# Evinrude 115 choke.



## Elgreco (Aug 12, 2014)

I have a 1973 evinrude 115 with manual choke. Is it possible to convert it to the electric choke the 1977+ have?


----------



## Captainfirebeard (Aug 22, 2014)

I wouldn't envision it being that hard, and likely the most easy path being swapping a 77+ carb assembly assuming that it would fit. That being said I would personally leave it as a manual, classifying it under the two rules of CJ Jeeps and Boats (KISS- keep it simple stupid, and the more electronic parts you have the more problems you will have.)


----------



## Elgreco (Aug 12, 2014)

After actually looking at it, it has an electric choke solenoid. The spring is broken and I have no idea how this linkage is hooked up.


----------



## saltwaterassasin (Dec 30, 2014)

Normally auto chokes run off a hot wire that heats the coil up in the auto choke . The more heat the coil gets the more the choke will open depending how cold it is outside it will take longer .. after a while like yours the coil will fail and need to be replaced . I have thus issue on the I/o carbs I work on .. and my personal boat.

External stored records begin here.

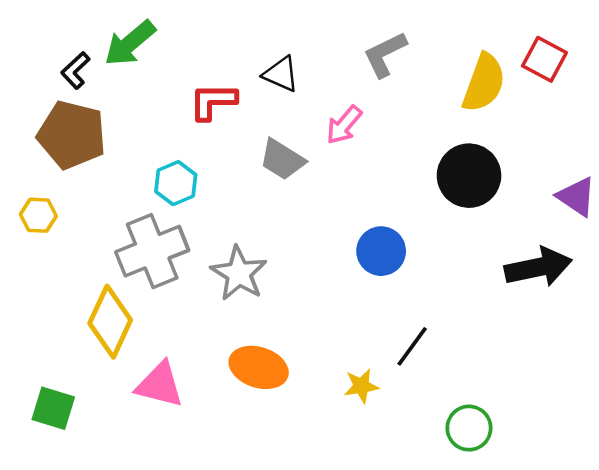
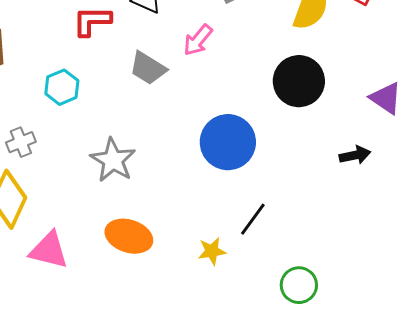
gray cross: (152, 251) -> (21, 142), moved, size x0.5
blue circle: (381, 251) -> (228, 142), size x1.4
black arrow: (538, 267) -> (355, 155), size x0.6

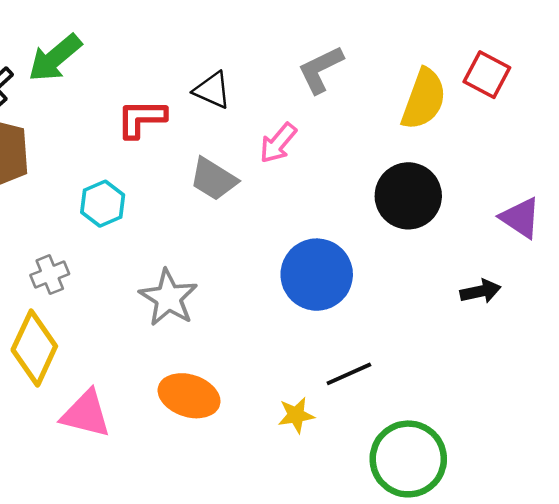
black line: (253, 219) -> (349, 374), turned 30
green circle: (299, 285) -> (408, 459), size x1.6

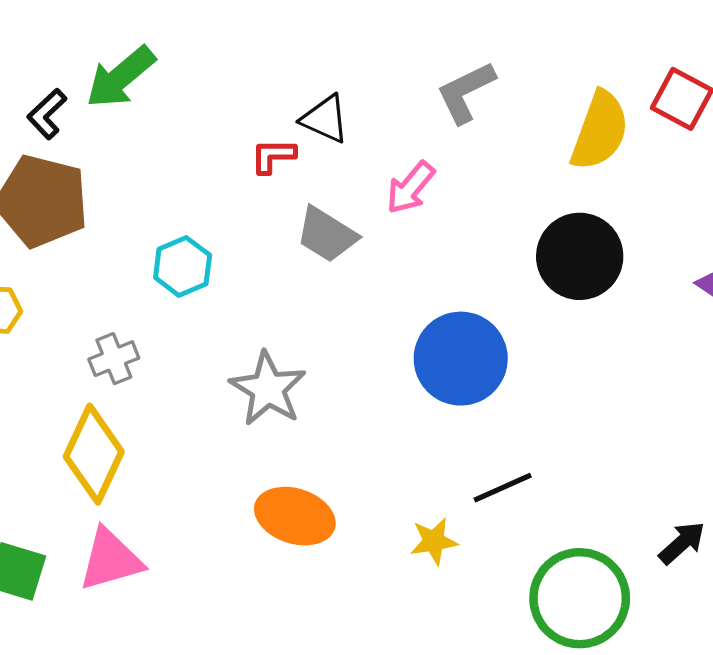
red L-shape: (141, 119) -> (273, 156), moved, size x0.7
black arrow: (480, 291) -> (682, 543), moved, turned -30
pink triangle: (86, 414) -> (111, 560), moved, turned -30

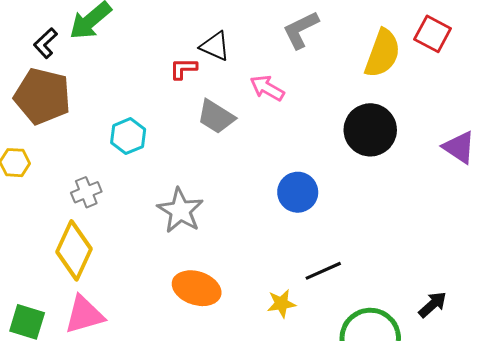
pink arrow: (410, 188) -> (267, 88), turned 80
blue circle: (461, 359) -> (298, 192), size x0.7

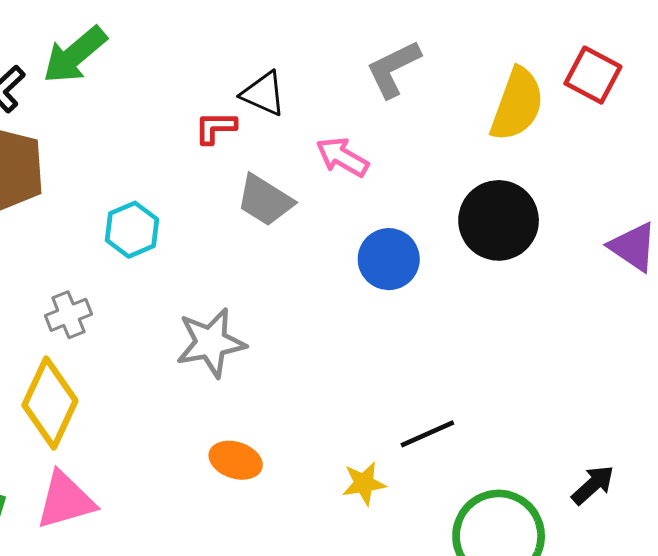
blue circle: (298, 192) -> (389, 259), moved
gray star: (180, 211) -> (211, 343), turned 30
orange ellipse: (197, 288) -> (236, 460), size x0.7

Depending on the weather the auto chokes still have to be adj . Check and make sure your solinoid putting off volts to the auto choke first .. sometimes if someone messed with the idle screw it will put to much tension on the carbs adj levers and will hang up the choke and keep it wide open or shut.. I can't see the pic until I get off my phone I'll look on my computer later.


----------